We'll call this one the mistake. I decided to get a little bolder with the dough. I patted it out a little, making a disk of sorts, and then put it up on my knuckles and tried tossing it in the air. The amazing thing, it actually worked. I caught it on my fingertips and it was noticeably bigger. So I kept going. Ended up with a nice sized round with a think edge and a REALLY thin center. I dusted an edgeless sheet pan with semolina, because the peel was waiting to pull out the first pizza. I brushed oil on the edge and topped it with a layer of the slow cooked onions, a very little bit of fontina, then the oven-dried tomatoes, then some sliced andouille, and then a little bit of romano. Onto the now vacated peel, to put in the oven. The problem, it won't budge off of the sheet pan. At all. It won't slide. So I have a pizza with a very thin center, with a good amount of topping. I could have just tossed the whole pan into the oven, but I didn't think of that at the time. So Joe and I grabbed it with four hands and tried to cleanly move it to the peel. Surprisingly, the dough didn't break through, but all of the toppings slide to the middle. So after some quick rearranging, the pizza went in the oven. Twelve minutes later, out it comes. It's the second picture. Note that I didn't prick the dough with a fork before it went in, so the edges bubbled up quite a bit. How did it taste? Pretty good. The crust was great at the edges and didn't have much texture in the middle. Not surprising. The tomatoes kind of overpowered everything, and I wish I had looked for better andouille. Also, it needed more cheese.

Pizza number 3:



Not wanting the excessively thin center, I decided not to spin-toss the pizza. When I was about 19, I spent a summer delivering for Dominos. I didn't prepare any food there, but I recall the managers talking about why you should never spin-toss the dough. Instead they used a horizontal method, passing the dough from one hand to the other, holding onto the edges and turning it as you toss it back and forth. Hard to describe, but I tried it, and it worked. It gave me a nice crust that was uniformly thicker in the middle than in the previous attempt, and gave me a good ridge around the edge. Toppings for this one? Gorgonzola and parmesan covering a smear of the slow cooked onions. No tomatoes at all. It came out with the best crust, but overall the calabrese pizza was still in the lead. The Gorgonzola might have been a little too strong for the subtle sweetness of the onions. Still, a good pizza. It's the third picture.

Pizza # 4:



Pizza number four was supposed to be another try at the 2nd pizza, but I put on fewer tomatoes, and threw on the odds and ends of cheese I had from the others. Used the horizontal passing method for the crust. It came out well, with an odd protrusion from one side. Good flavor, tomatoes weren't overpowering, still disappointed with the cheap andouille. Picture number four.

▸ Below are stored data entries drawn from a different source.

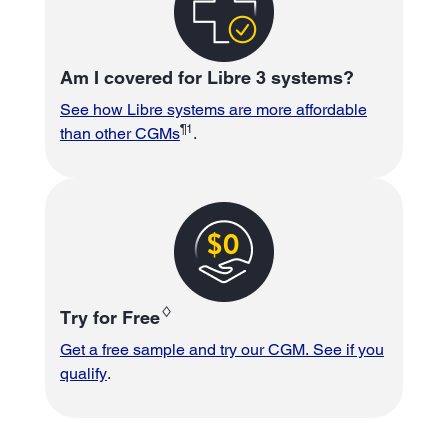
Am I covered for Libre 3 systems?
See how Libre systems are more affordable
¶1
than other CGMs
.
♢
Try for Free
Get a free sample and try our CGM. See if you
qualify
.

No one came over to share the pizza, it was just three roommates and I. The calabrese / mozzarella pizza was the winner in my mind. The horizontal toss method worked well for the crust. The wooden pizza peel, big stone in the oven, and semolina flour were essential to the success of the evening. Definitely a successful food night.


*Family Fruit Market is a small grocery store in our neighborhood with an amazing selection of produce and deli items. Joe and I probably shop there 2-3 times a week. It will get its own post someday.